They rumbled past farmland and a small number of houses, some modern, some traditional circular thatched homes. Dust churned up behind them, a definite marker if anyone was following behind. Rowena peered at the map about an inch away from her nose, straining through the darkness for landmarks.

“The road curves to the right up ahead. Yes. Here.” Her finger traced the map the way they’d traced his skin last night, and he had to jerk the wheel back into position as he lost his concentration for a fraction of a second.

Focus, dumbass .

“There’s a left turning up ahead, but if you miss it the first time, there’s another turning just beyond it, like a fork.” She looked at his face. “It’s more of a farm track than road by the looks of it.”

Didn’t matter. “How close are we to the river?”

“Less than a kilometer away, and this track gets us within a hundred meters.”

He nodded and concentrated on the road ahead. Suddenly, headlights cut through the darkness behind them and Rowena glanced over her shoulder with big fearful eyes.

Shit. Fuck.

He hated being right.

“When we get to wherever this track ends and we can’t drive any further, we jump out and run as fast as we can to the river.

I’ll take the backpack. Don’t wait. You run and then swim as hard as you can.

I’ll catch up. The other side is Mozambique, and when we get there, we need to hide ourselves in the trees.

If we get separated for any reason, head northeast and ask someone to drive you to the US Embassy in Maputo.

Ask them to hide you, and tell them you’ll pay them a thousand US dollars if they do so.

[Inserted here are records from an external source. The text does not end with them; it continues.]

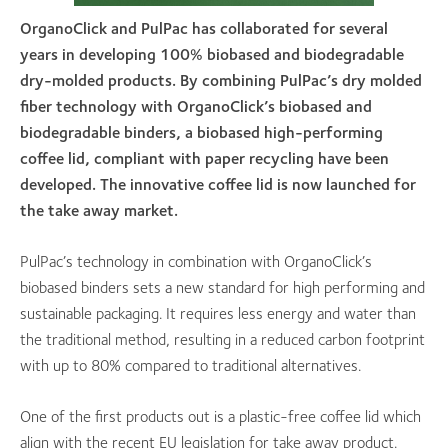
OrganoClick and PulPac has collaborated for several
years in developing 100% biobased and biodegradable
dry-molded products. By combining PulPac’s dry molded
fiber technology with OrganoClick’s biobased and
biodegradable binders, a biobased high-performing
coffee lid, compliant with paper recycling have been
developed. The innovative coffee lid is now launched for
the take away market.
PulPac’s technology in combination with OrganoClick’s
biobased binders sets a new standard for high performing and
sustainable packaging. It requires less energy and water than
the traditional method, resulting in a reduced carbon footprint
with up to 80% compared to traditional alternatives.
One of the first products out is a plastic-free coffee lid which
align with the recent EU legislation for take away product.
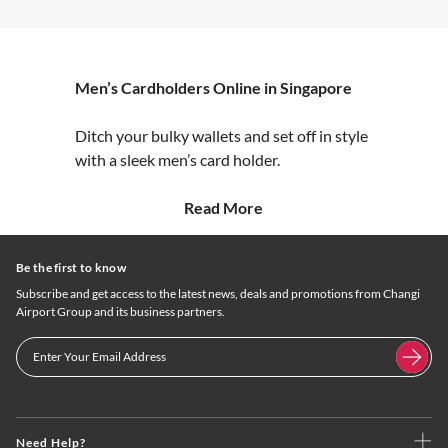
Men’s Cardholders Online in Singapore
Ditch your bulky wallets and set off in style
with a sleek men’s card holder.
Read More
Be the first to know
Subscribe and get access to the latest news, deals and promotions from Changi
Airport Group and its business partners.
Need Help?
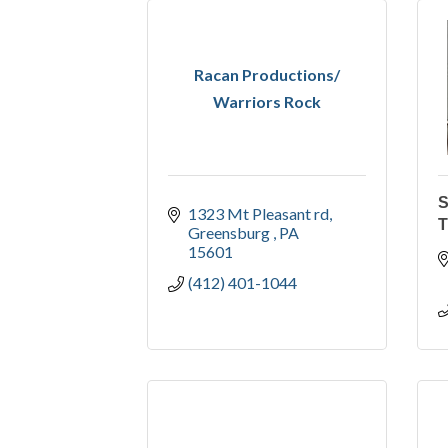
Racan Productions/
Warriors Rock
1323 Mt Pleasant rd
T
Greensburg 
PA
15601
(412) 401-1044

The embassy can pay them for you. Give the ambassador my name—only the ambassador—and tell him everything that’s happened.

” He grinned manically. “You can leave out the sex if you want, but bottom line, tell him everything, and tell him Kurt Montana said to take care of you. I’ll pay him back. ”

“I can pay him back, but we won’t be separated.”

“Row.”

“I’m not leaving you.”

“You might have to.”

She closed her mouth.

“Promise me.”

“No.”

“Row.”

“No!”

“ Rowena ,” he warned. “I might need to peel off to create a diversion. I can’t be worried about you walking straight back to them if I do that. I’ll meet you at the embassy if not before.”

She didn’t answer.

Headlights were getting closer.

Fuck fuck fuck.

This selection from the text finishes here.